Hi, I've read a bit about the python and it's probably the easiest and best thing to use, except that it's pretty expensive. If what I'm planning on doing works then I'm pretty sure I'll be able to attach it to the sink somehow instead of putting the system in a bucket.

Thanks for posting.


----------



## Christos Ioannou (3 Jul 2015)

Hi Lewis, have a look here


----------



## Lewis G (3 Jul 2015)

That's a handy project, although I'm trying to manage with the materials I have. Will try this if I cannot get mine working.


----------



## ian_m (3 Jul 2015)

I used a JBLu750 pump connected to 12/16mm PVC tube (in fact hose pipe works as well @ 12.5mm) both from buckets of warm water in the kitchen to my tank as well as buckets on the floor by the tank into the tank. It has sufficient head to be able to lift from floor level into the tank.


----------



## Lewis G (3 Jul 2015)

ian_m said:


> I used a JBLu750 pump connected to 12/16mm PVC tube (in fact hose pipe works as well @ 12.5mm) both from buckets of warm water in the kitchen to my tank as well as buckets on the floor by the tank into the tank. It has sufficient head to be able to lift from floor level into the tank.



That's along the lines of what I'm hoping to do. I might try a 10/13 mm hose and see if it fits on the outflow of the filter.


----------



## ajm83 (3 Jul 2015)

I use PVC piping in an upside down 'U' shape connected to a garden hose to do mine. 

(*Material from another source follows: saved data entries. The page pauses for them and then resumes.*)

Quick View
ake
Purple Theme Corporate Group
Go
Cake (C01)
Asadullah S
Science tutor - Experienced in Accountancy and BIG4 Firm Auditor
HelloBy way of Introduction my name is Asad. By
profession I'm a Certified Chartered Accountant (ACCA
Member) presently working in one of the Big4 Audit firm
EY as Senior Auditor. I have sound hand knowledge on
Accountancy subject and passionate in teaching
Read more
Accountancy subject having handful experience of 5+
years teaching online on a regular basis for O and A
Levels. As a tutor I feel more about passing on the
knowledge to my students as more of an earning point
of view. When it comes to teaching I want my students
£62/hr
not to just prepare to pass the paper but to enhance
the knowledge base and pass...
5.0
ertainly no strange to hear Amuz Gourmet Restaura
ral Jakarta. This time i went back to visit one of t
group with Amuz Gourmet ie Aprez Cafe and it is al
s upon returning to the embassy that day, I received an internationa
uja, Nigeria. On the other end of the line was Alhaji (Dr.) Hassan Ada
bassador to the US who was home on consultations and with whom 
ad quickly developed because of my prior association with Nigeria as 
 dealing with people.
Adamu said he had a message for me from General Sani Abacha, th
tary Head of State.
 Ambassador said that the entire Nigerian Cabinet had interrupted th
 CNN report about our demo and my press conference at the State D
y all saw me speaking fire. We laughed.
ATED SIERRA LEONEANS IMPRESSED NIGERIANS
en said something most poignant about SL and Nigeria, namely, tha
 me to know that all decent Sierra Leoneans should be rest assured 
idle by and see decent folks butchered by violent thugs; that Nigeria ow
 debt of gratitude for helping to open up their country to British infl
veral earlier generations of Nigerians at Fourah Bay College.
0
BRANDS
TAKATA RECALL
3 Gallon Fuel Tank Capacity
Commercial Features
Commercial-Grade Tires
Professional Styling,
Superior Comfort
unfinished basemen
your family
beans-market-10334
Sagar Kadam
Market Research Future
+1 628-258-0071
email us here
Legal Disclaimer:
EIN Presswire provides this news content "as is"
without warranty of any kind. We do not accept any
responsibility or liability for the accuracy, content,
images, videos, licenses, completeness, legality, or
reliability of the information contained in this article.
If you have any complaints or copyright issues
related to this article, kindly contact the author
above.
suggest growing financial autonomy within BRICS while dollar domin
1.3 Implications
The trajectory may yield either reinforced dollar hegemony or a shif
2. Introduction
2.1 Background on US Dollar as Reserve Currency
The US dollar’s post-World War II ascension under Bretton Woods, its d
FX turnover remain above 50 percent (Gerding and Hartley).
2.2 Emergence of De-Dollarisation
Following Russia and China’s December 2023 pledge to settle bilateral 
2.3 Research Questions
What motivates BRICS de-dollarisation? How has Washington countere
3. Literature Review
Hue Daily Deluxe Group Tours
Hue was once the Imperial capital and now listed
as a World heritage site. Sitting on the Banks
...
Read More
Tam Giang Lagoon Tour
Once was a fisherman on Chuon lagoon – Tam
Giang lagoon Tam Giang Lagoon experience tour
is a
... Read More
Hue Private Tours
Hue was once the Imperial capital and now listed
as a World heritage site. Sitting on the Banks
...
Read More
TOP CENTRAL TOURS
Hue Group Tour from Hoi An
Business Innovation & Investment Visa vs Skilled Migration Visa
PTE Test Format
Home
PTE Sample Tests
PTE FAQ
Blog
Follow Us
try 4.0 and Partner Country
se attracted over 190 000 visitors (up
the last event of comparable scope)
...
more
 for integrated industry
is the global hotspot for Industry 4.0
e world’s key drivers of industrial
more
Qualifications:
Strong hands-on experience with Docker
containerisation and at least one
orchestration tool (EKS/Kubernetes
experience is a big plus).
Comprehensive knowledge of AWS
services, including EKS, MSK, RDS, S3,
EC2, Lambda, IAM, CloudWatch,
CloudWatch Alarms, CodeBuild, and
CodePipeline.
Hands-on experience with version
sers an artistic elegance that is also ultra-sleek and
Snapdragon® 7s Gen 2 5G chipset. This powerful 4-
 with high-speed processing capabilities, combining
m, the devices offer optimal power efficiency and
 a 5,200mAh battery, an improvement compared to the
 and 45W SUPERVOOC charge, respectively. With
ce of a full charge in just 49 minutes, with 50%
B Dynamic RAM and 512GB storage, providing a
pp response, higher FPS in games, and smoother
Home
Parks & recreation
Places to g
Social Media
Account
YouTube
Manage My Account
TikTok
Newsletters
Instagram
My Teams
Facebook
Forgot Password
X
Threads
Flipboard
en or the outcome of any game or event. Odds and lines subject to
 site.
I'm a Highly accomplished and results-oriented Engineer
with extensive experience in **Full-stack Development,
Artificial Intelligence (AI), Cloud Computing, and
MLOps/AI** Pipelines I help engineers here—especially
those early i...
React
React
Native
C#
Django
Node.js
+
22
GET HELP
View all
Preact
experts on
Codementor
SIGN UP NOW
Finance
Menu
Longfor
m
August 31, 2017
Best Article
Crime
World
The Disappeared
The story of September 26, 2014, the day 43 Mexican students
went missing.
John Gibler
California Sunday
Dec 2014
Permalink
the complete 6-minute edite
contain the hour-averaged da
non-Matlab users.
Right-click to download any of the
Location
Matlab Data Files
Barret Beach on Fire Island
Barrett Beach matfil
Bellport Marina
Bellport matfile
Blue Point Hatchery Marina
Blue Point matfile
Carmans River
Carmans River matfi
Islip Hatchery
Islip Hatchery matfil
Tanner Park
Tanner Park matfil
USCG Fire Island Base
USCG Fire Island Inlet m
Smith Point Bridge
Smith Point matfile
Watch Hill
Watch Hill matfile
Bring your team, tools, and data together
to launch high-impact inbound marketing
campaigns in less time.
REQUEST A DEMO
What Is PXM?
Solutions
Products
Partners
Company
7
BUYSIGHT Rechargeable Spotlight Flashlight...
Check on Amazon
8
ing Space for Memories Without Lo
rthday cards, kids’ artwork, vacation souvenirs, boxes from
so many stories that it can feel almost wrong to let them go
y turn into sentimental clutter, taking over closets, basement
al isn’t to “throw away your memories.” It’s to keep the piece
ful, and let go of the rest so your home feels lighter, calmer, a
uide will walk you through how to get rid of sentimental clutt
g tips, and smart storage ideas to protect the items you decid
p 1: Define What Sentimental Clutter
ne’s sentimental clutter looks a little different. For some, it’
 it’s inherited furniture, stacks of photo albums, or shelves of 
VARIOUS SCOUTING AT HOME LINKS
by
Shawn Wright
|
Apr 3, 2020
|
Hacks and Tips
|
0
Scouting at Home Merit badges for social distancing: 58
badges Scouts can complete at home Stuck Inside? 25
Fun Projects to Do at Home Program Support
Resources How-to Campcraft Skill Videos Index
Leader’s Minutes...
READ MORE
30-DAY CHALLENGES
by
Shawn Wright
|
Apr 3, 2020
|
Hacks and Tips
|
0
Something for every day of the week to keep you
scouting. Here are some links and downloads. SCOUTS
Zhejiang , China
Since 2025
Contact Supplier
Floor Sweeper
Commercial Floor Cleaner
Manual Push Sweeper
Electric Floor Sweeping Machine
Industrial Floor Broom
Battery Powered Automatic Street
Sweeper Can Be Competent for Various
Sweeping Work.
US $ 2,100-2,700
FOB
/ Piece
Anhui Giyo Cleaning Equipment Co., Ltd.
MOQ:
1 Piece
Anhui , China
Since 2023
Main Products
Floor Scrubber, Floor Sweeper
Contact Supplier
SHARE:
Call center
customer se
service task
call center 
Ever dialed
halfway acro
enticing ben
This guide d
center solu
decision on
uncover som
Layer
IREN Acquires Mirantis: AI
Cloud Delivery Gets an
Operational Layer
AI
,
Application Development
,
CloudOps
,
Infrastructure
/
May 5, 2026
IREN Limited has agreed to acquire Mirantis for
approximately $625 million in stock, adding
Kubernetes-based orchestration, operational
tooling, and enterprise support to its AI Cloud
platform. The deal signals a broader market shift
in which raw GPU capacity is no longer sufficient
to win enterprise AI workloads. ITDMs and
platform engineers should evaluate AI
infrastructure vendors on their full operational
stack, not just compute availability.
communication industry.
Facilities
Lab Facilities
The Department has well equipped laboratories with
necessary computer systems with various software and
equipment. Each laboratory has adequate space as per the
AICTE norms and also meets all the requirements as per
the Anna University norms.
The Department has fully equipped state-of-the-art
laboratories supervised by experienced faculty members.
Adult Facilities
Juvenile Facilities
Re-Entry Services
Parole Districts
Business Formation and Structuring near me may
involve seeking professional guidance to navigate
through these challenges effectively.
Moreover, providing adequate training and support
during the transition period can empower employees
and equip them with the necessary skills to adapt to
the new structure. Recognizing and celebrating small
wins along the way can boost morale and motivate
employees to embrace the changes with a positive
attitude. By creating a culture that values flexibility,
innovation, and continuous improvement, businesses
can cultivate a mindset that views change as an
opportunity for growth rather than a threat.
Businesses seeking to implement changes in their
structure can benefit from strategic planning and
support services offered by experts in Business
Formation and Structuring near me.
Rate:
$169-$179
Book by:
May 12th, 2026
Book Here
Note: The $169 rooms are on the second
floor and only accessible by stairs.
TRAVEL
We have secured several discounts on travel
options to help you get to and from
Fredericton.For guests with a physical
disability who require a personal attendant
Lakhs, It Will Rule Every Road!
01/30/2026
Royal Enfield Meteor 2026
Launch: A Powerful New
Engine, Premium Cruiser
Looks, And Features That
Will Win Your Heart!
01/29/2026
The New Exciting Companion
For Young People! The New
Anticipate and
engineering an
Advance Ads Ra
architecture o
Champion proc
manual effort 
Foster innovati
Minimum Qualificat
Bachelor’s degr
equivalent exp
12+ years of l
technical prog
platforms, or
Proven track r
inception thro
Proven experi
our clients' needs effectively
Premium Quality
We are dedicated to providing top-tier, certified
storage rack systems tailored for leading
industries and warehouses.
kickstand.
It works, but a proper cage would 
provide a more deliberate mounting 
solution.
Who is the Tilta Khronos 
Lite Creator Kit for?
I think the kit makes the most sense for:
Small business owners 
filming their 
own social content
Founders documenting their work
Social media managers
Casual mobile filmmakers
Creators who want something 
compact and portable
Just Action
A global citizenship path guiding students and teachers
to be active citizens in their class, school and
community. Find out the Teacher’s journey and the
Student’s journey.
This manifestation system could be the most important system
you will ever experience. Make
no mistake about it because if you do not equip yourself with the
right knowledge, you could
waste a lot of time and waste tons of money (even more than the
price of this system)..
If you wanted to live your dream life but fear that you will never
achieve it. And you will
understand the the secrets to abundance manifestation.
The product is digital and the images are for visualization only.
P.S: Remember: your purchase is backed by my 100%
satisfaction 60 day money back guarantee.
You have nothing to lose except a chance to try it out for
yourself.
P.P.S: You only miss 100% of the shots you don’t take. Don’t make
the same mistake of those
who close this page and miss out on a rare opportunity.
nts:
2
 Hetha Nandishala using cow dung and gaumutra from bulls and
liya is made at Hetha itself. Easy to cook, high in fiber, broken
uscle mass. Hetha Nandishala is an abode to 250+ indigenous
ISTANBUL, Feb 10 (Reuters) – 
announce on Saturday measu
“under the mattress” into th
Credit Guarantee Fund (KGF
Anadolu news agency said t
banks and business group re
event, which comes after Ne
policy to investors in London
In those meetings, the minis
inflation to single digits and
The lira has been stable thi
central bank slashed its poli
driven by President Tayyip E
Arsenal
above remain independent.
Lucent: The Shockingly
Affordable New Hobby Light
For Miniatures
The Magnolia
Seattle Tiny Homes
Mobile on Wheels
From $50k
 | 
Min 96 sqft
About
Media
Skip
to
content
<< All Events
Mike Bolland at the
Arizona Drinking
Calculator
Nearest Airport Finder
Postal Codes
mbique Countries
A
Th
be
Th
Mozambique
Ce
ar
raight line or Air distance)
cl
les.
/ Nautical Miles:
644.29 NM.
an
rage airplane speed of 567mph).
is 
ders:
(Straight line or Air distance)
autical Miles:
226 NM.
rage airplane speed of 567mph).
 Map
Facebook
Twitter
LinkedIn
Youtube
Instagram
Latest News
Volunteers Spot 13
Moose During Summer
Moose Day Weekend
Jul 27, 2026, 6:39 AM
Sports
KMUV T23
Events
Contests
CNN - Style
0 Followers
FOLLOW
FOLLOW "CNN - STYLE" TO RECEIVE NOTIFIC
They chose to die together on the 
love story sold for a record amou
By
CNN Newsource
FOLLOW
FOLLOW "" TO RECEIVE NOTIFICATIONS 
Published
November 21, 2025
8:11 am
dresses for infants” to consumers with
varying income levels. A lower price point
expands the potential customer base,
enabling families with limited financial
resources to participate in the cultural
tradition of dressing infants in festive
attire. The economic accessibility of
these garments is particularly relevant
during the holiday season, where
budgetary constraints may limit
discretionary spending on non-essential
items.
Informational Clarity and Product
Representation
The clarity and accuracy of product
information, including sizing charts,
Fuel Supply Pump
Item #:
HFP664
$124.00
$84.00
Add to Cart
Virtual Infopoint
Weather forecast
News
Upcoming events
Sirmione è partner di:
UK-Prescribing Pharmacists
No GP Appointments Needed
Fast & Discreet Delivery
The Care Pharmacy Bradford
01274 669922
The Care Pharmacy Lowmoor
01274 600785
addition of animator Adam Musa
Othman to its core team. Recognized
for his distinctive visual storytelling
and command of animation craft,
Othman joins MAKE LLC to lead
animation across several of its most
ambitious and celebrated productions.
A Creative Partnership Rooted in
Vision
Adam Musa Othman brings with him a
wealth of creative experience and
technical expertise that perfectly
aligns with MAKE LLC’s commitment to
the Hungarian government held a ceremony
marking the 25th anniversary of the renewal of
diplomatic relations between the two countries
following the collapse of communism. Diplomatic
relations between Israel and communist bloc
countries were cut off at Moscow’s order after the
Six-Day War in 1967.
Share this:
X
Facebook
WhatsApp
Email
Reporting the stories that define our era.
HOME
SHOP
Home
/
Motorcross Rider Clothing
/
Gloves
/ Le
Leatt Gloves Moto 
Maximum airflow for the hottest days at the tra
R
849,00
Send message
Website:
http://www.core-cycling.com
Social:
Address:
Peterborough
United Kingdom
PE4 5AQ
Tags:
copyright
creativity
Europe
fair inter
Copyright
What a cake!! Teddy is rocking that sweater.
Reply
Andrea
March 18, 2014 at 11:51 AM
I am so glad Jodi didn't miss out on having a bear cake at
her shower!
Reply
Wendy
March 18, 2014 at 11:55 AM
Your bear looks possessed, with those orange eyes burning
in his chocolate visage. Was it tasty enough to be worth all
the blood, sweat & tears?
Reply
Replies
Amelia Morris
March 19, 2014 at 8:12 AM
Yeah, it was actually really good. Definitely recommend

It's the right height that the syphon breaks when it reaches 50% water removed. Then I just bring the end of the hose in from the garden, and attach it to my mixer tap with a Hozelock 2304 to refill the tank. Cut my water change time down from 2 hours to under 15 mins. I was thinking of adding a ball/float valve to automate the refill a bit more, but I just added a high-level water alarm and manually switch it off instead to save complexity.






Mid week I do a small manual syphon with a normal aquarium vacuum to remove detritus, just to make sure no dirt gets left rotting in the tank.


----------



## parotet (3 Jul 2015)

My system is pretty simple: I use an Eheim Compact 600 pump (https://www.eheim.com/en_GB/products/technology/pumps/compact-600) to pump the water from a 25 liters container on the floor to the tank. It works very well and the job's done in a few minutes. You could also go with the Eheim Compact 1000 which will fill the tank faster. There are only a few meters from the place where I mix my water (tap and rainwater) and the tank, so I carry the container myself and this is why I bought a model with comfortable handles (http://www.tovsi.com/es/bidones/garrafa-25-ltsz-25-b15-5078.html#.VZZOUGB5T0g). For the moment no back pains so I will keep on doing it this ay, but I've seen people using this system that have built a simple wood platform with wheels so you don't have to lift a single time the container.
Another tip, the container is great for storing between WCs all you need (pump, tubes, towels, etc.)

Jordi


----------



## DRillo (4 Jul 2015)

Would a 3 way valve on the filter outlet be worth a look? You could just switch it to outflow into a hose/bucket to empty half the tank.
Then I guess if you had one on the inflow you could also refill using the filter?


----------



## Lewis G (4 Jul 2015)

DRillo said:


> Would a 3 way valve on the filter outlet be worth a look? You could just switch it to outflow into a hose/bucket to empty half the tank.
> Then I guess if you had one on the inflow you could also refill using the filter?



I was thinking of doing something like that, along the lines of the Python


----------